The Keep is a keep-and-bailey fortification, typical of small to medium sized hardpoints on the boundaries of territories in these parts. Situated on a defensible defile, the Keep overlooks a wide valley into the inhospitable cold lands to the north, and a large lake to the south.

The stonework is passable, if not a bit primitive (no dwarven craftsmanship, to be sure). The fort shows evidence of typical progressive construction, with stone transported from multiple quarries. As such, the quality and fitment of the stonework is variable.

The keep itself is narrow and rectangular. Based on the position and craftmanship, it is obvious that this was the original structure. A tower abutting the keep shows some signs of settlement and poor foundation engineering, another clear indication of non-dwarven construction techniques and haphazard building. The attached gatehouse and barbican are overbuilt, as if to compensate for this shoddy work (sketch below).

A curtain wall of the bailey was likely the next phase of construction (conceptual sketch below). The wall juts awkwardly to the west and southeast, roughly following the contour of the precipice where the fortress is situated. Here, evidence of multiple quarries is most clear, and the battlements reflect at least two styles of fortification design, more indication of multiple phases of construction by different supervisors and engineers.

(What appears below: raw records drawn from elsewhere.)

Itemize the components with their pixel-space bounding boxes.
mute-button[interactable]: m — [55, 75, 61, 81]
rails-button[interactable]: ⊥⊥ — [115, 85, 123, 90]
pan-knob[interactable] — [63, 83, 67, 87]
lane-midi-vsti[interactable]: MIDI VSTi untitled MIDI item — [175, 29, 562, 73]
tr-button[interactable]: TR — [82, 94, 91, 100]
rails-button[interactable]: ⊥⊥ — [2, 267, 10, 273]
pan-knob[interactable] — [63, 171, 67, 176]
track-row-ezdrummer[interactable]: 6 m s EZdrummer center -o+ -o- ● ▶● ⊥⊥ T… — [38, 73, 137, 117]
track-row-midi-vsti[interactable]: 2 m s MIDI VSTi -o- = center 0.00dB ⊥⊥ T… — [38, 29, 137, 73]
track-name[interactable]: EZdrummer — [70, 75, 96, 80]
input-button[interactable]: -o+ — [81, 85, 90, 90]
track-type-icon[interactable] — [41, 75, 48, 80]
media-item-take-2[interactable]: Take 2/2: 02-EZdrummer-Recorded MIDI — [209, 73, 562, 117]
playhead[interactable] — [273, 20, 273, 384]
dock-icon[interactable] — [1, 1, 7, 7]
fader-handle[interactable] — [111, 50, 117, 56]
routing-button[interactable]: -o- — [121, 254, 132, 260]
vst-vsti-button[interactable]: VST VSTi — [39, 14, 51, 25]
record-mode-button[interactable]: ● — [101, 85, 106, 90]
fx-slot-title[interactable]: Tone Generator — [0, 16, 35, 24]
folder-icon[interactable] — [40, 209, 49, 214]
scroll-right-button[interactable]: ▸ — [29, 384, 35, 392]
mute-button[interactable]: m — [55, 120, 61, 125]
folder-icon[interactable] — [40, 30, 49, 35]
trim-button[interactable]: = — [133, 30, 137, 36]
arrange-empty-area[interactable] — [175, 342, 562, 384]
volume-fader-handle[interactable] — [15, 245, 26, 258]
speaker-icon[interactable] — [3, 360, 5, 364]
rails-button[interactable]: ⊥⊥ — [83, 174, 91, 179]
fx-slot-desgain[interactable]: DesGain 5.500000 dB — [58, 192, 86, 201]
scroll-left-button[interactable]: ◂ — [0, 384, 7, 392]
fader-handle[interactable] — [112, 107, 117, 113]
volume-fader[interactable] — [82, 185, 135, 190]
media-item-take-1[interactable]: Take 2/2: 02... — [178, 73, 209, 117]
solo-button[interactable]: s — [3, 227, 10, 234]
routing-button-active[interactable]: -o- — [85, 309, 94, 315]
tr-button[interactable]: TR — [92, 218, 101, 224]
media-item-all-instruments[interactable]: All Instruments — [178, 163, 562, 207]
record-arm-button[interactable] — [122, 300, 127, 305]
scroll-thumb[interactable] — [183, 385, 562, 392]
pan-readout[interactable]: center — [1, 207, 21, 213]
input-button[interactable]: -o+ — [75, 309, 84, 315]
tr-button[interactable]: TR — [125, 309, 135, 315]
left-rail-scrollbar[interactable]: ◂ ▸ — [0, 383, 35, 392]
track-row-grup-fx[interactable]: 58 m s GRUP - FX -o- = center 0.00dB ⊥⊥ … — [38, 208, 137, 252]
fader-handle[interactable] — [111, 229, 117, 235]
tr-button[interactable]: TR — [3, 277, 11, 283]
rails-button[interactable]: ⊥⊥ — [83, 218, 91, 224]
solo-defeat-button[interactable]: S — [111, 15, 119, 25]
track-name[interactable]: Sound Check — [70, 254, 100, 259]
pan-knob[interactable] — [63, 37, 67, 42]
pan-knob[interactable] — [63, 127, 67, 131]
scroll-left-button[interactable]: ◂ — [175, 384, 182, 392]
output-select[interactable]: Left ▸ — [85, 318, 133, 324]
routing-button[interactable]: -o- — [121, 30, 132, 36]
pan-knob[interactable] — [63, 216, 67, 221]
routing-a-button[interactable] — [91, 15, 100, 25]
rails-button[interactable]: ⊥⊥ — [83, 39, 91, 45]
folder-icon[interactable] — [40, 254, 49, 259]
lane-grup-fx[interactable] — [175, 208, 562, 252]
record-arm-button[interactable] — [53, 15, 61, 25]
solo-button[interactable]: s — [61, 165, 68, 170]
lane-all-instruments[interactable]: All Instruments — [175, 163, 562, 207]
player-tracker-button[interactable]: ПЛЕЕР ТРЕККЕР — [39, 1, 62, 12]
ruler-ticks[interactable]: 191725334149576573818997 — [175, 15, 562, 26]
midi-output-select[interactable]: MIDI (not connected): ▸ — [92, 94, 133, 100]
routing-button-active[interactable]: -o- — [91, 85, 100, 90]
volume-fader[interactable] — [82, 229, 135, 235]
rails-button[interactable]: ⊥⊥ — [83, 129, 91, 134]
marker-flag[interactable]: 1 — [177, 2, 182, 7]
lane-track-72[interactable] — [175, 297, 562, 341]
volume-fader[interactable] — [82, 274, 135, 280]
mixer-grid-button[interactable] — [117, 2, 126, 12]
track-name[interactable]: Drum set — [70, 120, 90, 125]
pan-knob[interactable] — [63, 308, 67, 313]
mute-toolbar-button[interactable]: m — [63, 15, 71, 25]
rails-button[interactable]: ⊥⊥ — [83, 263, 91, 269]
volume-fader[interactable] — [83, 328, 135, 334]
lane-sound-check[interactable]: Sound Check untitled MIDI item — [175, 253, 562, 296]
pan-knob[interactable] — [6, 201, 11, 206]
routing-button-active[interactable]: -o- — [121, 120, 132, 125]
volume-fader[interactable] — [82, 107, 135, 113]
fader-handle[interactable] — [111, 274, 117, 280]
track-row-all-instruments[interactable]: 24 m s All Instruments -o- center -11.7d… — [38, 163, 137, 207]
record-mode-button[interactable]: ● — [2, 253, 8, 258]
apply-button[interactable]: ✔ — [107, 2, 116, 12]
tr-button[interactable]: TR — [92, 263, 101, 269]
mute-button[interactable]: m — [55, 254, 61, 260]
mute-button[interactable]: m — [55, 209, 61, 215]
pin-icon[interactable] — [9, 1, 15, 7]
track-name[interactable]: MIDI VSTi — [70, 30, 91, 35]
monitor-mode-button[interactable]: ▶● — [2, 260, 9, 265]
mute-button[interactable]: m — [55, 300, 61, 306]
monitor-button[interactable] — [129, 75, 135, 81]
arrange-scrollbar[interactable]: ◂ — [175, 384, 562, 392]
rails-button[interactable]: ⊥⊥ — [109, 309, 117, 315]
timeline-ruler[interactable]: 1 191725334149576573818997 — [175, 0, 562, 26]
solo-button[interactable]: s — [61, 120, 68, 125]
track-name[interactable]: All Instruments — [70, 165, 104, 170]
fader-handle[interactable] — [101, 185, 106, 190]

Obviously, no edict of style or consistency was laid down by whatever noble bankrolled this place. Again, a sign of the temperament and short lifespan of its human builders. Three (3!) gates pierce this wall, allowing ample opportunity for breaches. Whatever tactical advantage of the place affords is negated by this very questionable design decision.

The final bailey and curtain wall construction show continued use of multiple quarries, as evidenced by the varied type and size of blocks. Obviously, no dwarven specifications-writer was employed in any of this work. A thin defensive tower overlooks the ‘wall of gates.’ Again, overcompensation. The southwest corner of the baily is already showing signs of questionable construction and possible settlement (see sketch). Give me twelve honest sappers, and we’d have that wall down in a jiffy. Likewise, the southern and eastern walls are somewhat lower than their western and northern kin, possibly budgetary or materials shortfalls. I also noted that the eastern wall doesn't appear to be properly pinned to the barbican. Another quality oversight by these rustics. More recent reconstruction and reinforcement of the keep has attempted to correct some of its original faults.

The surrounding land is of questionable value, although I did find a passable ale or two during my time there. The fort also secures a trade road from a provincial capital to the west to other centers farther east. The locals have attempted to engage me in their odd traditional ice sports, but I fail to find the attraction. I’ll stick with some good honest axe-throwing and beard tug-of-war, thankyouverymuch.

I hope this note finds you well, and I shall soon return with the bounty and a small cask of this sweet tree-sap delicacy the locals keep raving about.

In the names of the ancestors, 

Your nephew, Yozzat.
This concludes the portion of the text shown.